# Your goal
What you return must be an exact copy of the lines in the listing below between the line holding "Iniciar sesión" and the line holding "Relaciones Interpersonales", inclusive, and nothing more.

# The data
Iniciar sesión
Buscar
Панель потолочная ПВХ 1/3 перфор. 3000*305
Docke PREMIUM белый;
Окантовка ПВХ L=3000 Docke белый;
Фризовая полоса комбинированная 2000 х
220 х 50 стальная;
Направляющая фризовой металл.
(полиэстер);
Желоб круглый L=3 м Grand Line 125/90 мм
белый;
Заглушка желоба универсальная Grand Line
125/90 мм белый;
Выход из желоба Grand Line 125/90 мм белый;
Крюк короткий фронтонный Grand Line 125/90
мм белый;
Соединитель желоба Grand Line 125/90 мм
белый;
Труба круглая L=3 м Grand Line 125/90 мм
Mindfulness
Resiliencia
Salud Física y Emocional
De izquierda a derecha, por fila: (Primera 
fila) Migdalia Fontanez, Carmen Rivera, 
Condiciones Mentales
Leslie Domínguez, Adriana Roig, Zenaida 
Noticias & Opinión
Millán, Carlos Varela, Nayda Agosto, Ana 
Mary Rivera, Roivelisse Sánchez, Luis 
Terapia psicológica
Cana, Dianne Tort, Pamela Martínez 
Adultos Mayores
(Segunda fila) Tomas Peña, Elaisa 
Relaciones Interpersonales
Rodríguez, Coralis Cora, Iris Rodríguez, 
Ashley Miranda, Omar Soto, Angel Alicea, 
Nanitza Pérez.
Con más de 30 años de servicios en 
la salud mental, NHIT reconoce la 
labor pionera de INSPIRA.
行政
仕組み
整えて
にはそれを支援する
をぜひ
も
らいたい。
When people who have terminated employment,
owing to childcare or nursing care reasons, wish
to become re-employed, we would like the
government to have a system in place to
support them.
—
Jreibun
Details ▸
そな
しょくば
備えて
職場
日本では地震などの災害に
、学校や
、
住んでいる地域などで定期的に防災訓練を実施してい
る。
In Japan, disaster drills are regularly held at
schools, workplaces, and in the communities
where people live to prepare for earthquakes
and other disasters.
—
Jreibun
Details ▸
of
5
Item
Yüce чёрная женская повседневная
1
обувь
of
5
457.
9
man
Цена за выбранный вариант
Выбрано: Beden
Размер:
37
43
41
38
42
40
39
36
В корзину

==

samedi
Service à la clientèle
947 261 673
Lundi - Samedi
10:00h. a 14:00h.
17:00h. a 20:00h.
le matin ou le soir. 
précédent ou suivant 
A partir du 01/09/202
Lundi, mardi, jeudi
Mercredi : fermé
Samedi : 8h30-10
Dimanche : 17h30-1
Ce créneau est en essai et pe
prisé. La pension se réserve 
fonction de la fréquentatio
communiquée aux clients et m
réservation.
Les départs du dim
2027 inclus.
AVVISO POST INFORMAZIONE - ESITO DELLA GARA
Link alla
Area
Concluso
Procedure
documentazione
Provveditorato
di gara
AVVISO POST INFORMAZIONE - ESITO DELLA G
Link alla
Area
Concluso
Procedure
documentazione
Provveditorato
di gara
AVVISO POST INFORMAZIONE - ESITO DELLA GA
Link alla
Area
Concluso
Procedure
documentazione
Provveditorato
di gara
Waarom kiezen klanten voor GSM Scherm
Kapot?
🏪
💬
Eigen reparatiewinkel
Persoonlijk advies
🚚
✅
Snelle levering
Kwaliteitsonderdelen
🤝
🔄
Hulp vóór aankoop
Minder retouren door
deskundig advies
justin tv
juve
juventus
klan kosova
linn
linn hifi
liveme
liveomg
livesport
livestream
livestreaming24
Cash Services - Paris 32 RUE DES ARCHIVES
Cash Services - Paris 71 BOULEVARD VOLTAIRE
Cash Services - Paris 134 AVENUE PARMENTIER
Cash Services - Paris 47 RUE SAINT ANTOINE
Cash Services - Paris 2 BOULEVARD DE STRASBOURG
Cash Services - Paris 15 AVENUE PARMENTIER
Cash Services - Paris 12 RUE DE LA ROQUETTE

---

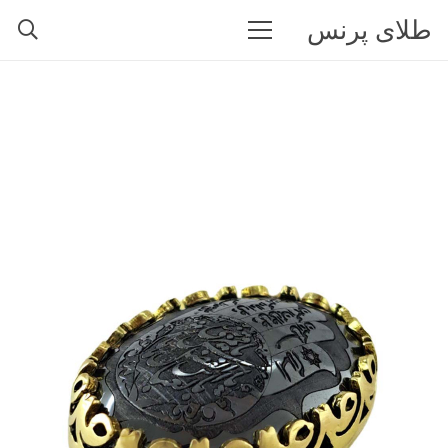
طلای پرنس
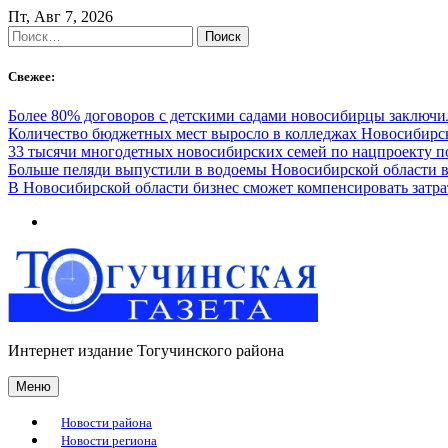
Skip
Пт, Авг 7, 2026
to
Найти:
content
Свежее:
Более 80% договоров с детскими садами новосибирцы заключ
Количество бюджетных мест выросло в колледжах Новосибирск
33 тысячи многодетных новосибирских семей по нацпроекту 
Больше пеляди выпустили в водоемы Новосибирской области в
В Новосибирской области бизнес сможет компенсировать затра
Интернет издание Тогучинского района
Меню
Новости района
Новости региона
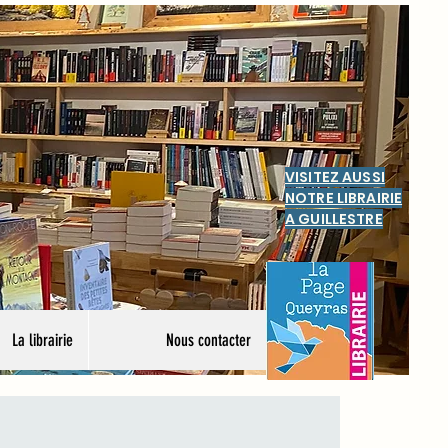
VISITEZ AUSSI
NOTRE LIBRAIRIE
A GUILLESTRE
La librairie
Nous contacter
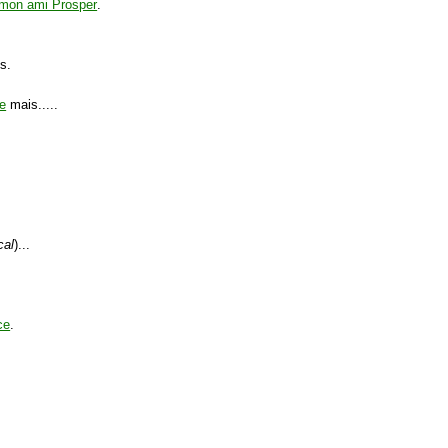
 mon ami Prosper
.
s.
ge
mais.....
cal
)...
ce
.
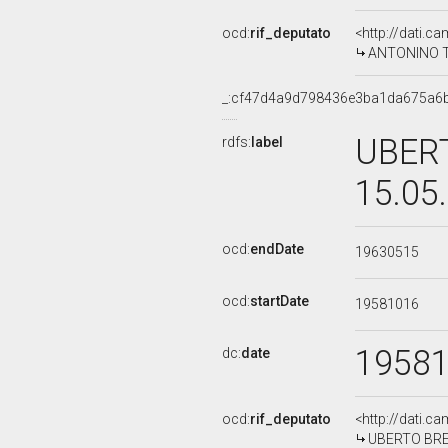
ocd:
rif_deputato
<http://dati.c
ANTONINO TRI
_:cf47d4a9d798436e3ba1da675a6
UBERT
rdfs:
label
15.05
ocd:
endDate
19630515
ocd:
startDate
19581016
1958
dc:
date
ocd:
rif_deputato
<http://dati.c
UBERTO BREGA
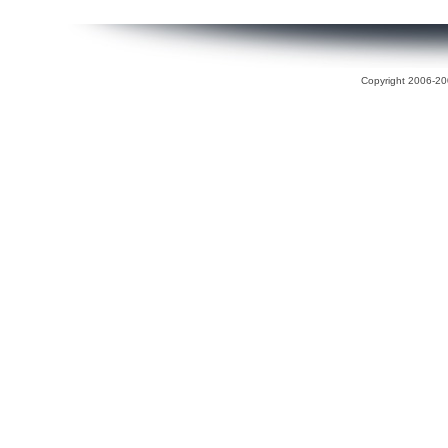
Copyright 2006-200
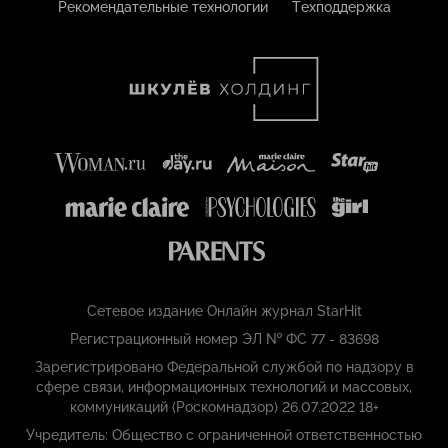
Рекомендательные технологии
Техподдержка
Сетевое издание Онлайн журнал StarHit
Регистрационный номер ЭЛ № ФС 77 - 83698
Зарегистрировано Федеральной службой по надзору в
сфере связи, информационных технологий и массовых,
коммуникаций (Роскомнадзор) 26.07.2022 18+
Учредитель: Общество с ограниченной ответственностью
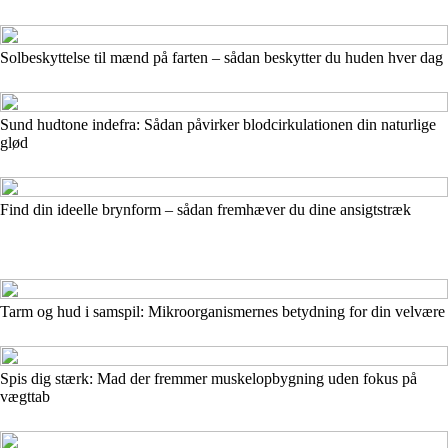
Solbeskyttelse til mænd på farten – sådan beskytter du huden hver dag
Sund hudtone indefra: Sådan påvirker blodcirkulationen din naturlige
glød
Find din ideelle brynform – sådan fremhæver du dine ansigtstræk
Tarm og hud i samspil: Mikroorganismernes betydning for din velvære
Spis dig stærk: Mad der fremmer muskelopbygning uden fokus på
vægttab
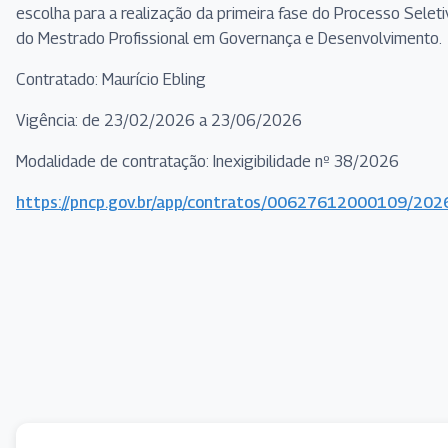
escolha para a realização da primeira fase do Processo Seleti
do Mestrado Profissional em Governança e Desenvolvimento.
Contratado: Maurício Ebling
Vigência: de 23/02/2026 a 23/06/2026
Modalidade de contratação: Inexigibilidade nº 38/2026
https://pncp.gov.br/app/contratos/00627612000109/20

# Exercise response
Iniciar sesión
Buscar
Панель потолочная ПВХ 1/3 перфор. 3000*305
Docke PREMIUM белый;
Окантовка ПВХ L=3000 Docke белый;
Фризовая полоса комбинированная 2000 х
220 х 50 стальная;
Направляющая фризовой металл.
(полиэстер);
Желоб круглый L=3 м Grand Line 125/90 мм
белый;
Заглушка желоба универсальная Grand Line
125/90 мм белый;
Выход из желоба Grand Line 125/90 мм белый;
Крюк короткий фронтонный Grand Line 125/90
мм белый;
Соединитель желоба Grand Line 125/90 мм
белый;
Труба круглая L=3 м Grand Line 125/90 мм
Mindfulness
Resiliencia
Salud Física y Emocional
De izquierda a derecha, por fila: (Primera 
fila) Migdalia Fontanez, Carmen Rivera, 
Condiciones Mentales
Leslie Domínguez, Adriana Roig, Zenaida 
Noticias & Opinión
Millán, Carlos Varela, Nayda Agosto, Ana 
Mary Rivera, Roivelisse Sánchez, Luis 
Terapia psicológica
Cana, Dianne Tort, Pamela Martínez 
Adultos Mayores
(Segunda fila) Tomas Peña, Elaisa 
Relaciones Interpersonales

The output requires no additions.